[Opening Exercise data section]

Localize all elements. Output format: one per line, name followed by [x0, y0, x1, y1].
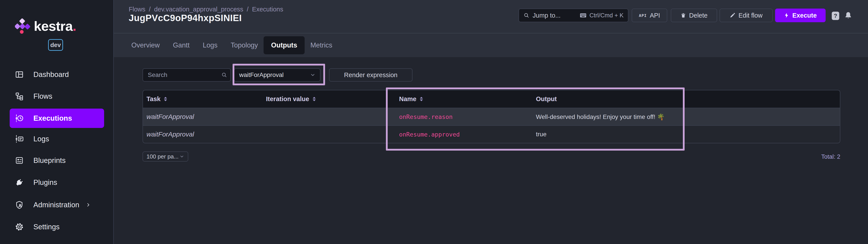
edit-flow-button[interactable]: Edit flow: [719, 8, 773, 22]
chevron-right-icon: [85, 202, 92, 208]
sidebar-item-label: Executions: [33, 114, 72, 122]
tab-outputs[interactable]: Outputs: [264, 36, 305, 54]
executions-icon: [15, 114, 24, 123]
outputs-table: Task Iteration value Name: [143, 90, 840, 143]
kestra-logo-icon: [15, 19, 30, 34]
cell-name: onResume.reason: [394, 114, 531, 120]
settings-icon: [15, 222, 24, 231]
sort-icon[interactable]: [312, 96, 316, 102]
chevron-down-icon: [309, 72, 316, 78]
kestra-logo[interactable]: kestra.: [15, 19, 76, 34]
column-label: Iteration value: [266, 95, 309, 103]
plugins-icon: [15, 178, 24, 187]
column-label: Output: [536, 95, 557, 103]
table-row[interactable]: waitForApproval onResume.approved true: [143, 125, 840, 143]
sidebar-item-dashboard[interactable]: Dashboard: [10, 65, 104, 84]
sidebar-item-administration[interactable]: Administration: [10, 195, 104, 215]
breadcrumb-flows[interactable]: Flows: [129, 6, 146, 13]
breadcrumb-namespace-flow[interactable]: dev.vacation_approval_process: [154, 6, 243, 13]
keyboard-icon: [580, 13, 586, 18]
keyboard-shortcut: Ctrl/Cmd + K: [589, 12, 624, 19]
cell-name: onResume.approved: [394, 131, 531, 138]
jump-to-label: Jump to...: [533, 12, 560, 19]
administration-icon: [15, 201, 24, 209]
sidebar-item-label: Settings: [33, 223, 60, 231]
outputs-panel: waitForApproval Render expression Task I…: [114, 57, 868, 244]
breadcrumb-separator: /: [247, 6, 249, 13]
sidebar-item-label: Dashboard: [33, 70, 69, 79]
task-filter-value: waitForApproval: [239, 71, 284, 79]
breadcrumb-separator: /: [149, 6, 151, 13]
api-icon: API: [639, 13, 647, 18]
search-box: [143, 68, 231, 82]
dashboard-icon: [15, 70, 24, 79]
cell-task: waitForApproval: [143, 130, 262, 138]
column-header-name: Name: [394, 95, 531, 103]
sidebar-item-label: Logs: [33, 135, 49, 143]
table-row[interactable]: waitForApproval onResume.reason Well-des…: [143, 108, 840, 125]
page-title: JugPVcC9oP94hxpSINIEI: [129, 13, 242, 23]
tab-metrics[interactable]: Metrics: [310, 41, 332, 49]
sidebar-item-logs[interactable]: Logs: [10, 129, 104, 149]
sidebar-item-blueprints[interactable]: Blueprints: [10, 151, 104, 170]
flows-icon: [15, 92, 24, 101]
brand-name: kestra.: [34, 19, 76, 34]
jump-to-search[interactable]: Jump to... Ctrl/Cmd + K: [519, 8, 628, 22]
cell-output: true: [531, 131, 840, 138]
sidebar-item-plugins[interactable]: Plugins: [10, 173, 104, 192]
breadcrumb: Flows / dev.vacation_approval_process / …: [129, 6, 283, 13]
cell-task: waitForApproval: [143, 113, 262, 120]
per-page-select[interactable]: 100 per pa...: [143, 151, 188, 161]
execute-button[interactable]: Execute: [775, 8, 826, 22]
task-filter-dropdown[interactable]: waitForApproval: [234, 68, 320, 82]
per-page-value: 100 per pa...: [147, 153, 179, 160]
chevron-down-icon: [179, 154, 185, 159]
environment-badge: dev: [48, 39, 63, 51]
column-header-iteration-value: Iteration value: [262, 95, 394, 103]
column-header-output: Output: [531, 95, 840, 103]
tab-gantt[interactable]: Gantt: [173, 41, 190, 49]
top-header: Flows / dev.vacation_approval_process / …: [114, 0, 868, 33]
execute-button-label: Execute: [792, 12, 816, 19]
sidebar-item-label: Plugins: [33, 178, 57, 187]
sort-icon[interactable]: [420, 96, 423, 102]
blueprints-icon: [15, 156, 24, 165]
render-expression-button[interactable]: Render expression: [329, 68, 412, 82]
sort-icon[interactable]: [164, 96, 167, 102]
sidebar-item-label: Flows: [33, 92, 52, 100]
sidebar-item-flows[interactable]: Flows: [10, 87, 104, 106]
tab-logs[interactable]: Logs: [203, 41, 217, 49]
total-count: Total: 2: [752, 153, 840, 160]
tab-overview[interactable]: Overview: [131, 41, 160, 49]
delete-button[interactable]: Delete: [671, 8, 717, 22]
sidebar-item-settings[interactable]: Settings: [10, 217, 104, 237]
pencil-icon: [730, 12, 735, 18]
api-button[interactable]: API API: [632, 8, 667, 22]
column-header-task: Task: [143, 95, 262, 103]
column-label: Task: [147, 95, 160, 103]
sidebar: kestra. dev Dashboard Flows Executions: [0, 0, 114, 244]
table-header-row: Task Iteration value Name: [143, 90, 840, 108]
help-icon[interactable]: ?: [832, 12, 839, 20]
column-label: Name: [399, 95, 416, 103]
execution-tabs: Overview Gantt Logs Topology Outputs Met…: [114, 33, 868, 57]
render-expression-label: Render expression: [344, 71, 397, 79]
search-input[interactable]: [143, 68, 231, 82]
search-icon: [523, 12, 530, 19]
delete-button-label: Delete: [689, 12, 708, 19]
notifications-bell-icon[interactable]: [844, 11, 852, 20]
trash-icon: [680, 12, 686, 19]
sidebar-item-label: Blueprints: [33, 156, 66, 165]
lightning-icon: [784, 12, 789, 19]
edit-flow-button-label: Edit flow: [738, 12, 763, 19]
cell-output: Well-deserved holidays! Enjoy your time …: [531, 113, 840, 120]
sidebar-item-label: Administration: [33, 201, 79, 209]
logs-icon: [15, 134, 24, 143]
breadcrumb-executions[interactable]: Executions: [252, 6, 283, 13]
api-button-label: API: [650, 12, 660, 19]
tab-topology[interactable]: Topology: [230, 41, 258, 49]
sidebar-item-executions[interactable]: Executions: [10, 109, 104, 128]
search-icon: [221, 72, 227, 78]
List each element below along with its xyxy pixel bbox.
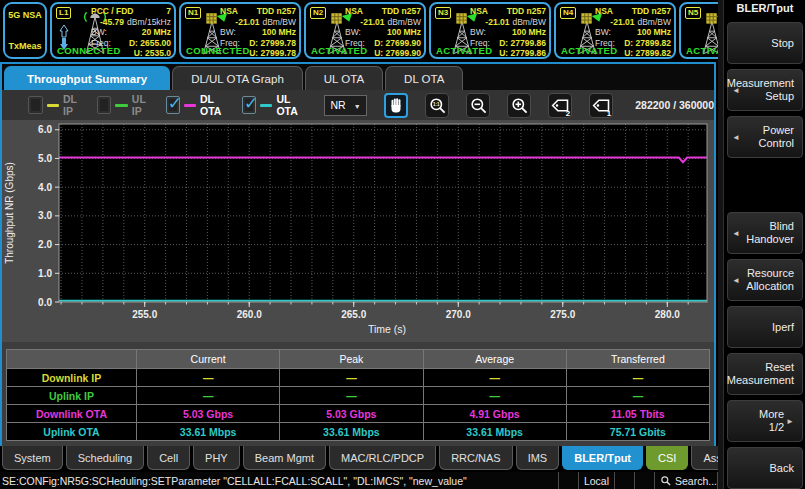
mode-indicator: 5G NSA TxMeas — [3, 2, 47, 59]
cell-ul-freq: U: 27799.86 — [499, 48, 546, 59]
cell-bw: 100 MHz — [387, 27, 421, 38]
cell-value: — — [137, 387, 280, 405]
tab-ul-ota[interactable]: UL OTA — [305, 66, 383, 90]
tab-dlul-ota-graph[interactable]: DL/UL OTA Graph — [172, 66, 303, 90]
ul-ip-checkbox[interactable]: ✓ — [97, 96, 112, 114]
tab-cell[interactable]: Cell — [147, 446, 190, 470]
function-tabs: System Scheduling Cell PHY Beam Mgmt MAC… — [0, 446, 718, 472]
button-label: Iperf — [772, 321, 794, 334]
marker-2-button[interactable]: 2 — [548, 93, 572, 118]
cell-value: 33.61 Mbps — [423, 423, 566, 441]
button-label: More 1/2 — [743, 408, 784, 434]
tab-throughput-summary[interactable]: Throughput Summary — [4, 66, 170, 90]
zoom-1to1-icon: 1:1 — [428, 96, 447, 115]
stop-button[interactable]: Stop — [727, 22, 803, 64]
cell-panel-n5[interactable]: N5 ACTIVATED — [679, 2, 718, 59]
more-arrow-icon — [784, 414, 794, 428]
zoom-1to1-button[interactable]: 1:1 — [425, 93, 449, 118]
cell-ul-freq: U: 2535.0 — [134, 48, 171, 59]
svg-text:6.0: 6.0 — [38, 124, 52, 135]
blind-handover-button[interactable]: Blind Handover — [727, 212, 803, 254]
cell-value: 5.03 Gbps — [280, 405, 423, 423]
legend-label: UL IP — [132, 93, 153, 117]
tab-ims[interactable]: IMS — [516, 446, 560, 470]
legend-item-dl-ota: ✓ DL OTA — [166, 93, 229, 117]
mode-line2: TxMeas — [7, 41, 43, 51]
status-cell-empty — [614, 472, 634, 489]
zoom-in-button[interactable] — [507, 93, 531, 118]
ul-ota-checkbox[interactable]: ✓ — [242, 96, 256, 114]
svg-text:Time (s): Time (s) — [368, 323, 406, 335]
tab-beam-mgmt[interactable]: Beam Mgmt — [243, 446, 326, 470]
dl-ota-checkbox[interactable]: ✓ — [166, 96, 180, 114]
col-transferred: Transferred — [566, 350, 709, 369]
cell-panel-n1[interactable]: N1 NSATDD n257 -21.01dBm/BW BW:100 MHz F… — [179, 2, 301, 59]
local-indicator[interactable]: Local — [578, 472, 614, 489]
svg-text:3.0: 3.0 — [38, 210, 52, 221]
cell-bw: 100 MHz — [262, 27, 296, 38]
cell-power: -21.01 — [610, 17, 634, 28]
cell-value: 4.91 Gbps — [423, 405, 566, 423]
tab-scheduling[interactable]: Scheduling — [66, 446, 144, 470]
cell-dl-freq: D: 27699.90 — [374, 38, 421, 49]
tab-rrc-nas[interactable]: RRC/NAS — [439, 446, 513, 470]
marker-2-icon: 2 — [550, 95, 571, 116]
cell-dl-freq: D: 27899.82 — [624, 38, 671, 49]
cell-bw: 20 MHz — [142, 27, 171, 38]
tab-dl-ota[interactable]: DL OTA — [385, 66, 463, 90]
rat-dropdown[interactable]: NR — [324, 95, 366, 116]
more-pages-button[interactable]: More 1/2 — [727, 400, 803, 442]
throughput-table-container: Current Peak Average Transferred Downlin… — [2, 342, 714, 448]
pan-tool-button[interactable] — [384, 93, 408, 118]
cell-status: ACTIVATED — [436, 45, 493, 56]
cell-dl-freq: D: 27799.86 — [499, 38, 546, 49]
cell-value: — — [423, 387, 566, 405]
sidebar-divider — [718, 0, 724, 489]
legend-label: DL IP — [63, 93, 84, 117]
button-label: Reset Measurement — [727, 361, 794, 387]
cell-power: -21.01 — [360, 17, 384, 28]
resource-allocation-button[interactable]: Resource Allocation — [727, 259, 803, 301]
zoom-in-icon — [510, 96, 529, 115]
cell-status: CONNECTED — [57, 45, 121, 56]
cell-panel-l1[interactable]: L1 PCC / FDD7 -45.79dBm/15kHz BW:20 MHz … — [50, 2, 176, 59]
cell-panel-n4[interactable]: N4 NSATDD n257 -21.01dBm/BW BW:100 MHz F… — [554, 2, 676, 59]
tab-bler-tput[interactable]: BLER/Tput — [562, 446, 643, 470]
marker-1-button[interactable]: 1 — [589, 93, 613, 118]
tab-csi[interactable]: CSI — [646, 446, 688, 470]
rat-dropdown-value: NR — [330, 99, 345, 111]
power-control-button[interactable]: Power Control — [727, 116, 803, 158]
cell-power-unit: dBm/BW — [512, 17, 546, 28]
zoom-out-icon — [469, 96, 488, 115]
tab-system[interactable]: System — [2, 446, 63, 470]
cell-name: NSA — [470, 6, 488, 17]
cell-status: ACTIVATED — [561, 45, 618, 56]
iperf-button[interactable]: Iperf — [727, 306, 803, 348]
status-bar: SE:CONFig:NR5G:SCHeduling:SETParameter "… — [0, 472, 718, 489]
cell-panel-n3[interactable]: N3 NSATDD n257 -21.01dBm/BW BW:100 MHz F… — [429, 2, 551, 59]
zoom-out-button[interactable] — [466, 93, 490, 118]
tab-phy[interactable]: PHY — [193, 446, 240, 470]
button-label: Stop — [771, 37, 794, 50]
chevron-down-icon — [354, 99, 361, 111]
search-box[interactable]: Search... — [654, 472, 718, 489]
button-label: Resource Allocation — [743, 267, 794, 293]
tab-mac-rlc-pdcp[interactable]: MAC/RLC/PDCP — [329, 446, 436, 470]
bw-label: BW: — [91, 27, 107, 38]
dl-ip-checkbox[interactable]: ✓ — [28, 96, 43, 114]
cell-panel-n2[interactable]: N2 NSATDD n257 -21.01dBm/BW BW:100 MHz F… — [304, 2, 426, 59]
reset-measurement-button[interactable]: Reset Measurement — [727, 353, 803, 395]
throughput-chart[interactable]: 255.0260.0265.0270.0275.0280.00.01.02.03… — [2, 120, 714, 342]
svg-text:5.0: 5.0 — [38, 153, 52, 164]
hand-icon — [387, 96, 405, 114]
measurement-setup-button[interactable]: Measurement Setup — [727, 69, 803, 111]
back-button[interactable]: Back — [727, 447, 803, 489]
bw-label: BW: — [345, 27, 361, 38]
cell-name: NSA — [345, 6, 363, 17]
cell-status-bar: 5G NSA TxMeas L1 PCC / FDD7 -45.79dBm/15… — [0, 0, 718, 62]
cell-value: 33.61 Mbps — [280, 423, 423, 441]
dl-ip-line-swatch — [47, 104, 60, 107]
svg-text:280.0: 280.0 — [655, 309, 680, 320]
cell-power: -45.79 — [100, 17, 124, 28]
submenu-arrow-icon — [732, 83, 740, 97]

[Closing Exercise data section]

The lines to copy are those above that contain the string "separator".

◆ **Exercise output**:
breadcrumb-separator: /: [247, 6, 249, 13]
breadcrumb-separator: /: [149, 6, 151, 13]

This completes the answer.